Concept · Data retention

Data retention & deletion

Default 24-hour retention. Set retain_hours: 0 and use webhooks for ephemeral processing. Hit POST /v1/jobs/{id}/purge to erase on demand. We bill from a tombstone with no document content.

What we store, and for how long

Every extraction job creates three logically separate things. Each has its own retention window, and you control them independently per request.

ArtifactWhere it livesDefault lifetimeControlled by
Source file (your PDF/PPT/etc.)Cloudflare R2 (or your BYOS bucket)24 hoursretain_hours
Extracted content (markdown + structured JSON)Our Postgres24 hours (matches retain_hours)result_retain_hours
Billing tombstone (job id, customer, pages, timestamps)Our PostgresIndefiniteTax + audit retention; no document content

A tombstone is the row that remains after we delete your data. It carries the fields we need to produce invoices and usage reports (id, customer_id, pages_extracted, completed_at) and nothing about your document — no filename, no hash, no result.
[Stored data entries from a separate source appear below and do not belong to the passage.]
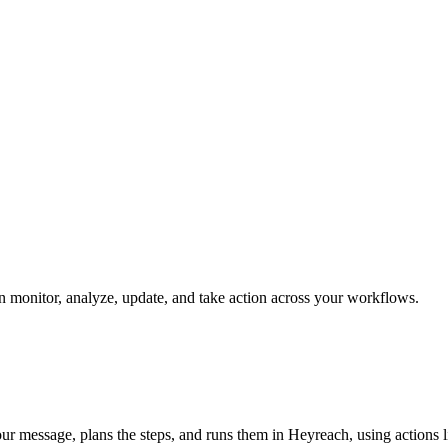
an monitor, analyze, update, and take action across your workflows.
our message, plans the steps, and runs them in Heyreach, using actions lik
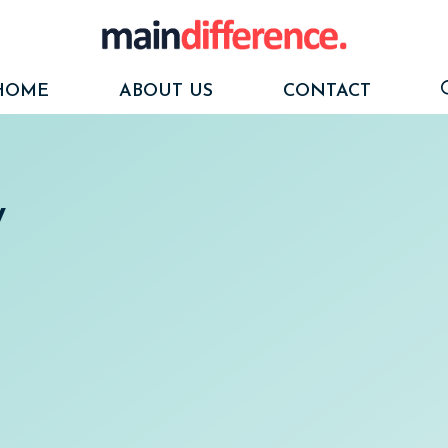
HOME
ABOUT US
CONTACT
y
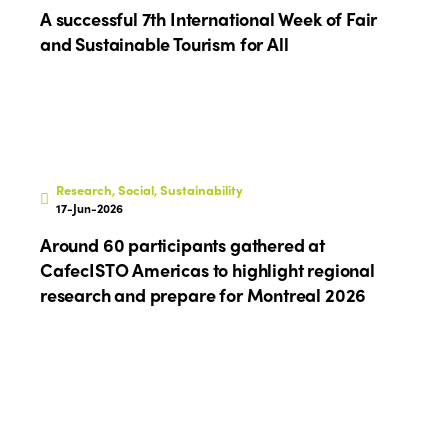
A successful 7th International Week of Fair
and Sustainable Tourism for All
Research, Social, Sustainability
17-Jun-2026
Around 60 participants gathered at
CafecISTO Americas to highlight regional
research and prepare for Montreal 2026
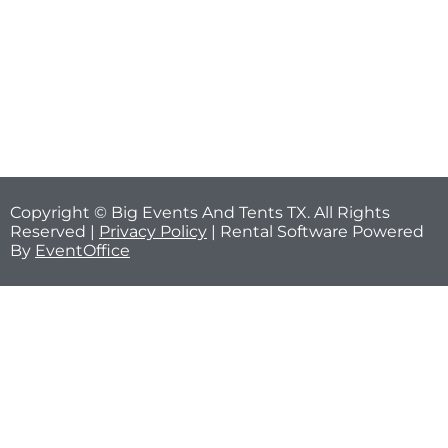
Copyright © Big Events And Tents TX. All Rights
Reserved |
Privacy Policy
| Rental Software Powered
By
EventOffice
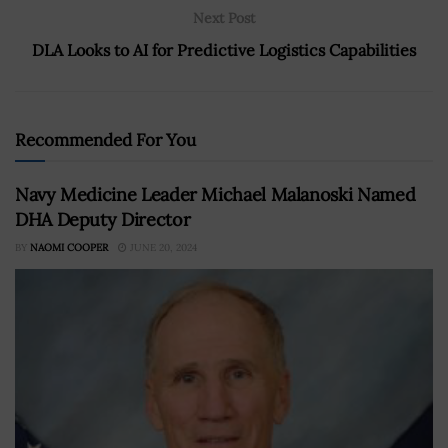
Next Post
DLA Looks to AI for Predictive Logistics Capabilities
Recommended For You
Navy Medicine Leader Michael Malanoski Named
DHA Deputy Director
BY
NAOMI COOPER
JUNE 20, 2024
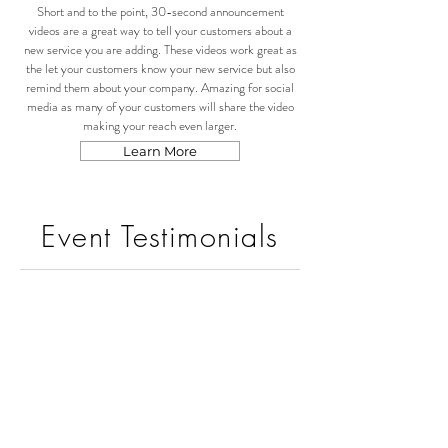
Short and to the point, 30-second announcement
videos are a great way to tell your customers about a
new service you are adding. These videos work great as
the let your customers know your new service but also
remind them about your company. Amazing for social
media as many of your customers will share the video
making your reach even larger.
Learn More
Event Testimonials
Ephemeral processing (recommended for sensitive data)

Set both retention windows to zero and have the result delivered to you via webhook. Our database holds your content for the duration of the extraction and the webhook delivery, then it's gone.

bash
curl -X POST https://api.ocrqueen.com/v1/extract \
  -H "Authorization: Bearer pk_..." \
  -F "file=@confidential.pdf" \
  -F 'options={
    "retain_hours": 0,
    "result_retain_hours": 0,
    "callback_url": "https://your-app.com/ocrqueen-webhook"
  }'

The webhook payload contains the full extraction result. You're responsible for persisting whatever you need from there — once we deliver, we forget.

Erase on demand

For GDPR right-to-erasure requests, end-of-customer-engagement cleanups, or any one-off deletion: hit the purge endpoint. It's idempotent — calling it twice on the same job is harmless.

bash
curl -X POST https://api.ocrqueen.com/v1/jobs/{job_id}/purge \
  -H "Authorization: Bearer pk_..."

# 204 No Content. The source bytes are deleted from R2,
# the extracted result + request options are nulled, the
# row remains as a billing tombstone.

Requires the jobs:write scope on the API key — destructive operations are deliberately gated behind a separate scope from extract:write so you can issue read-only keys that fetch results without being able to delete them.

Which scope does what

ScopeWhat it permits
extract:readRead job status & results, cancel queued jobs
extract:writeSubmit new extraction jobs
jobs:writeHard-purge a job (source + result). Separate from extract:write on purpose.

What stays after a purge

The job row remains so that:

  • You can still see purged jobs in your usage reports.
  • We can produce accurate invoices and tax records.
  • An idempotent retry of the same request returns a clear “this job was purged” response instead of silently re-running and re-billing.

The fields we keep are: job id, customer id, pages extracted, file size in bytes (no filename, no hash), status, created / started / completed / purged timestamps, and the usage events that drive billing.

BYOS and retention

If you provided a BYOS destination for output artifacts (extracted images, page renders), those live in yourbucket and OCRQueen never touches them again — including on purge. Lifecycle there is governed by your bucket's own policies.

Today, source-side BYOS (uploading directly to your bucket instead of ours) is on the roadmap; until then the source file is uploaded to our R2 and deleted per retain_hours.

What we never persist

  • Plaintext API keys. We hash on creation and store only the hash + a short prefix for display.
  • Plaintext BYOS credentials. Encrypted at rest with our KMS-backed envelope encryption; workers decrypt to memory only, never to disk.
  • Request bodies in logs. Structured logs record metadata (job id, page count, latency, error code) and never the document contents.

Changes to this policy

We'll announce material changes here and to API-key owners by email at least 30 days before they take effect. Tighter defaults (shorter retention) ship immediately; looser defaults (longer retention) require notice.